Builder Samsung C&T remained in focus following Thursday's announcement that it would sell 9 million common treasury shares to construction materials firm KCC Corp. The stake sale sets the scene for a battle against U.S. activist fund Elliott, which on Tuesday sought an injunction to block a takeover deal of Samsung C&T by Cheil Industries.
Shares of Samsung C&T extended losses to tumble nearly 2 percent, while Cheil Industries - the de facto holding company of Samsung Group - gained 1.1 percent.
ASX slips 0.2%
Australia's S&P ASX 200 index ended down modestly, a day after posting its biggest advance in seven weeks on the back of an upbeat jobs report.
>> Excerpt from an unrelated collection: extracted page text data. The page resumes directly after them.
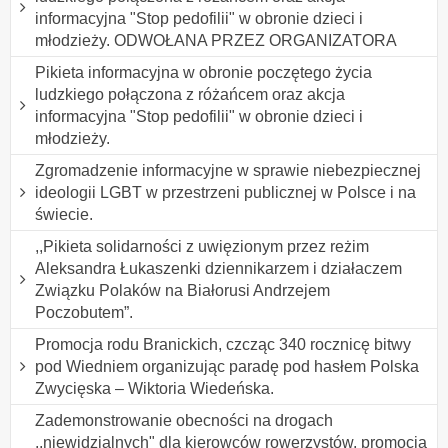
informacyjna "Stop pedofilii" w obronie dzieci i
młodzieży. ODWOŁANA PRZEZ ORGANIZATORA
Pikieta informacyjna w obronie poczętego życia
ludzkiego połączona z różańcem oraz akcja
informacyjna "Stop pedofilii" w obronie dzieci i
młodzieży.
Zgromadzenie informacyjne w sprawie niebezpiecznej
ideologii LGBT w przestrzeni publicznej w Polsce i na
świecie.
,,Pikieta solidarności z uwięzionym przez reżim
Aleksandra Łukaszenki dziennikarzem i działaczem
Związku Polaków na Białorusi Andrzejem
Poczobutem”.
Promocja rodu Branickich, czcząc 340 rocznicę bitwy
pod Wiedniem organizując paradę pod hasłem Polska
Zwycięska – Wiktoria Wiedeńska.
Zademonstrowanie obecności na drogach
,,niewidzialnych" dla kierowców rowerzystów, promocja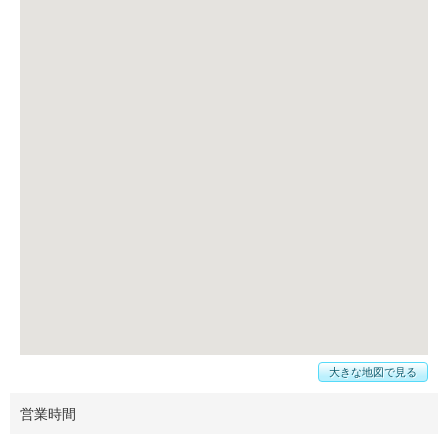
大きな地図で見る
営業時間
For the week, the Sydney bourse notched up 0.85 percent.
Iron ore prices hitting fresh four month highs of $65.40 a tonne did little to help miners; Fortescue Metals and Rio Tinto receded nearly 1 percent each, while BHP Billiton erased 1.2 percent after Thursday's huge gains.
The healthcare sector outperformed the bourse, with Healthscope and Medibank up 1.5 percent each.
The S&P BSE Sensex and the 50-share Nifty index finished up 0.2 percent ahead of the release of consumer price inflation later in the day. When released, the data showed that India's retail inflation edged up to 5.01 percent in May.
Industrial production for April came in at 4.1 percent, compared to the same period last year.